Venezianischer Spiegel: Mieter durch Spiegel ausspioniert - Anspruch auf 100 prozentige Mietminderung und sofortige Kündigung

Vermieter hat Intimsphäre und Persönlichkeitsrecht des Mieters stark gestört

Die Verletzung der Intimsphäre und des Persönlichkeitsrechts des Mieters berechtigen diesen zu einer 100-prozentigen Mietminderung und einer außerordentlichen Kündigung. Dies hat das Amtsgericht München entschieden.

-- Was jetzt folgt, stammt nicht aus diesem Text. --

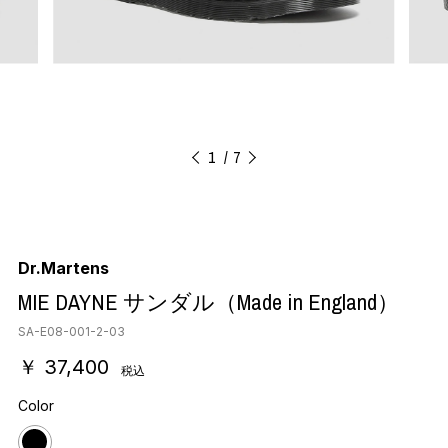
1
7
Dr.Martens
MIE DAYNE サンダル（Made in England）
SA-E08-001-2-03
￥ 37,400
税込
Color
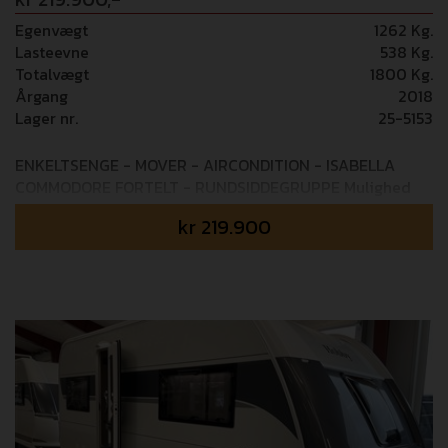
Egenvægt
1262 Kg.
Lasteevne
538 Kg.
Totalvægt
1800 Kg.
Årgang
2018
Lager nr.
25-5153
ENKELTSENGE - MOVER - AIRCONDITION - ISABELLA
COMMODORE FORTELT - RUNDSIDDEGRUPPE Mulighed
for tilkøb af 24 mdr GOSafe garanti - 6.995,- Mulighed
kr
219.900
for tilkøb af 36 mdr GOSafe garanti - 8.995,-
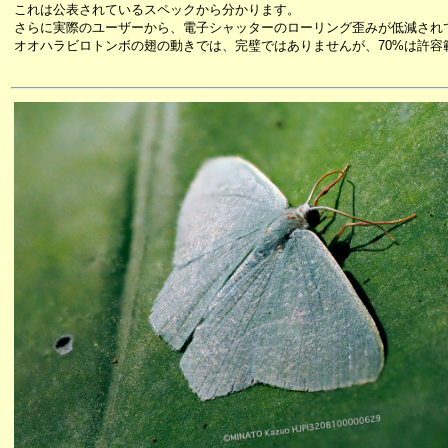
これは公表されているスペックから分かります。
さらに実際のユーザーから、電子シャッターのローリング歪みが低減され
オオハラビロトンボの翅の動きでは、完璧ではありませんが、70%は許容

Im Oktober 2005 mietete der Kläger von der Beklagten ein Zimmer in einer ihrer Wohnungen. Die übrigen zwei Zimmer wurden an zwei weitere Mitbewohner vermietet. Bad und Küche teilten sich die drei Mieter. Der monatliche Mietzins betrug 213 Euro, die der Kläger auch für die Monate November 2005 bis Januar 2006 bezahlte. Ende Januar 2006 bemerkte ein Mitbewohner des Klägers seltsame Verfärbungen am Spiegel im Badezimmer der Wohnung. Bei genauerem Hinsehen stellte er fest, dass der Spiegel offenbar durchsichtig war. Darauf hin verständigte er die Polizei. Bei der näheren Ãœberprüfung wurde festgestellt, dass es sich um einen venezianischen Spiegel handelte, der es ermöglichte, von einem für die Mitbewohner unzugänglichen Raum aus das Geschehen im Gemeinschaftsbad unbemerkt zu beobachten. Der Spiegel war fest mit der Mauer verbunden. Hinter dem Spiegel konnte ein kleiner Mauerdurchbruch festgestellt werden. In dem hinter dem venezianischen Spiegel befindlichen Abstellraum wurden bei der polizeilichen Durchsuchung diverse Hefte pornografischen Inhalts gefunden. Weiterhin befanden sich in diesem Raum Videokassetten mit pornografischen Inhalt. Ein an der Wand angebrachter Kalender zeigte den Januar 2006.

Nachdem der Kläger von dem Vorhandensein des Spiegels Kenntnis hatte, kündigte er das Mietverhältnis fristlos und verlangte auch den gezahlten Mietzins zurück, da er der Meinung war, dass durch das Vorhandensein des venezianischen Spiegels der Mietzins auf Null zu mindern war.

Die Beklagte wollte die fristlose Kündigung nicht gelten lassen, gab allerdings zu, dass sie von der Existenz des Spiegels wusste. Sie war allerdings der Meinung, es sei ja nur das Bad in seinem Wohnwert beeinträchtigt gewesen, nicht der Rest der Wohnung. Deshalb könne man auch nicht um 100 Prozent mindern.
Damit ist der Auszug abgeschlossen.